_HOW TO COMPLETE THIS TASK_
Every line in the data below that has the word "POJK" should be returned.
·····
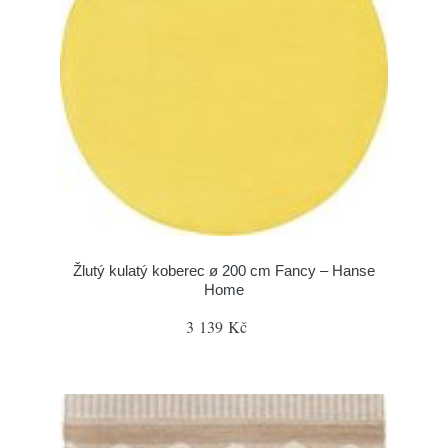
Žlutý kulatý koberec ø 200 cm Fancy – Hanse
Home
3 139 Kč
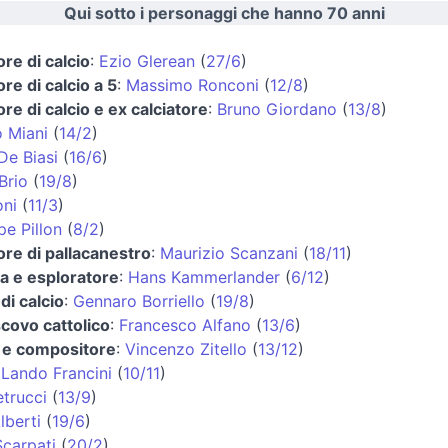
Qui sotto i personaggi che hanno 70 anni
ore di calcio
:
Ezio Glerean
(
27/6
)
ore di calcio a 5
:
Massimo Ronconi
(
12/8
)
ore di calcio e ex calciatore
:
Bruno Giordano
(
13/8
)
 Miani
(
14/2
)
De Biasi
(
16/6
)
Brio
(
19/8
)
oni
(
11/3
)
e Pillon
(
8/2
)
ore di pallacanestro
:
Maurizio Scanzani
(
18/11
)
ta e esploratore
:
Hans Kammerlander
(
6/12
)
di calcio
:
Gennaro Borriello
(
19/8
)
covo cattolico
:
Francesco Alfano
(
13/6
)
a e compositore
:
Vincenzo Zitello
(
13/12
)
:
Lando Francini
(
10/11
)
etrucci
(
13/9
)
lberti
(
19/6
)
Scarpati
(
20/2
)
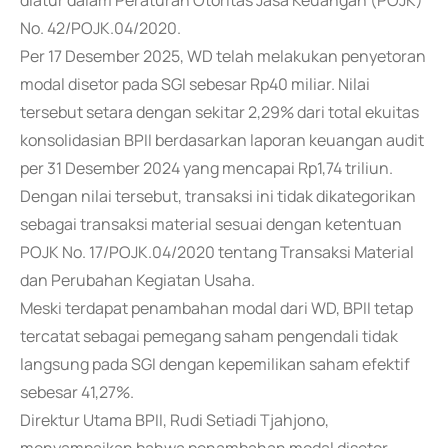
diatur dalam Peraturan Otoritas Jasa Keuangan (POJK)
No. 42/POJK.04/2020.
Per 17 Desember 2025, WD telah melakukan penyetoran
modal disetor pada SGI sebesar Rp40 miliar. Nilai
tersebut setara dengan sekitar 2,29% dari total ekuitas
konsolidasian BPII berdasarkan laporan keuangan audit
per 31 Desember 2024 yang mencapai Rp1,74 triliun.
Dengan nilai tersebut, transaksi ini tidak dikategorikan
sebagai transaksi material sesuai dengan ketentuan
POJK No. 17/POJK.04/2020 tentang Transaksi Material
dan Perubahan Kegiatan Usaha.
Meski terdapat penambahan modal dari WD, BPII tetap
tercatat sebagai pemegang saham pengendali tidak
langsung pada SGI dengan kepemilikan saham efektif
sebesar 41,27%.
Direktur Utama BPII, Rudi Setiadi Tjahjono,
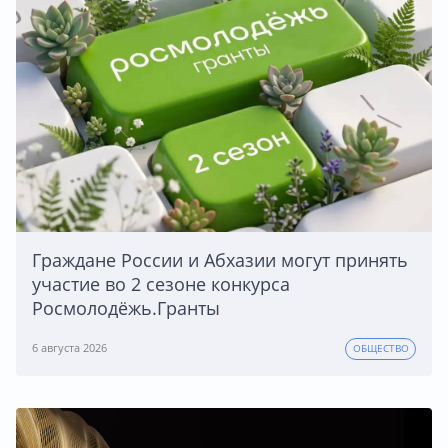
Граждане России и Абхазии могут принять
участие во 2 сезоне конкурса
Росмолодёжь.Гранты
6 августа 2026
ОБЩЕСТВО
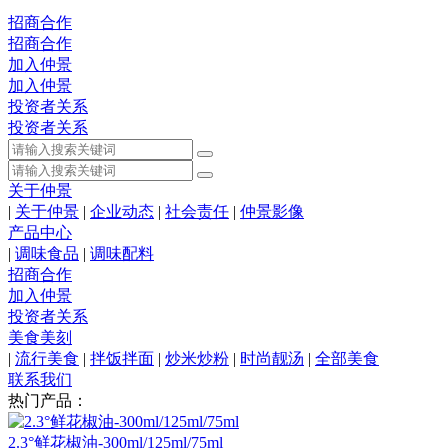
招商合作
招商合作
加入仲景
加入仲景
投资者关系
投资者关系
关于仲景
|
关于仲景
|
企业动态
|
社会责任
|
仲景影像
产品中心
|
调味食品
|
调味配料
招商合作
加入仲景
投资者关系
美食美刻
|
流行美食
|
拌饭拌面
|
炒米炒粉
|
时尚靓汤
|
全部美食
联系我们
热门产品：
2.3°鲜花椒油-300ml/125ml/75ml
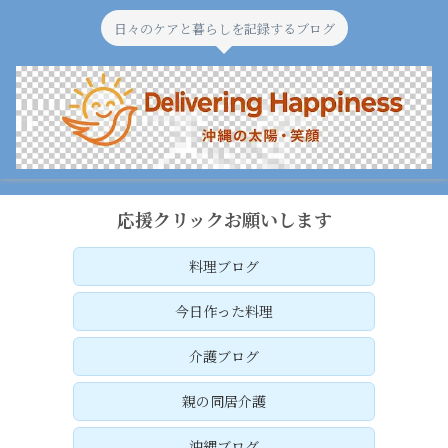
日々のケアと暮らしを記録するブログ
応援クリックお願いします
料理ブログ
今日作った料理
介護ブログ
親の同居介護
沖縄ブログ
·····
_WRITTEN RESPONSE_
diatur dalam Peraturan Otoritas Jasa Keuangan (POJK)
No. 42/POJK.04/2020.
POJK No. 17/POJK.04/2020 tentang Transaksi Material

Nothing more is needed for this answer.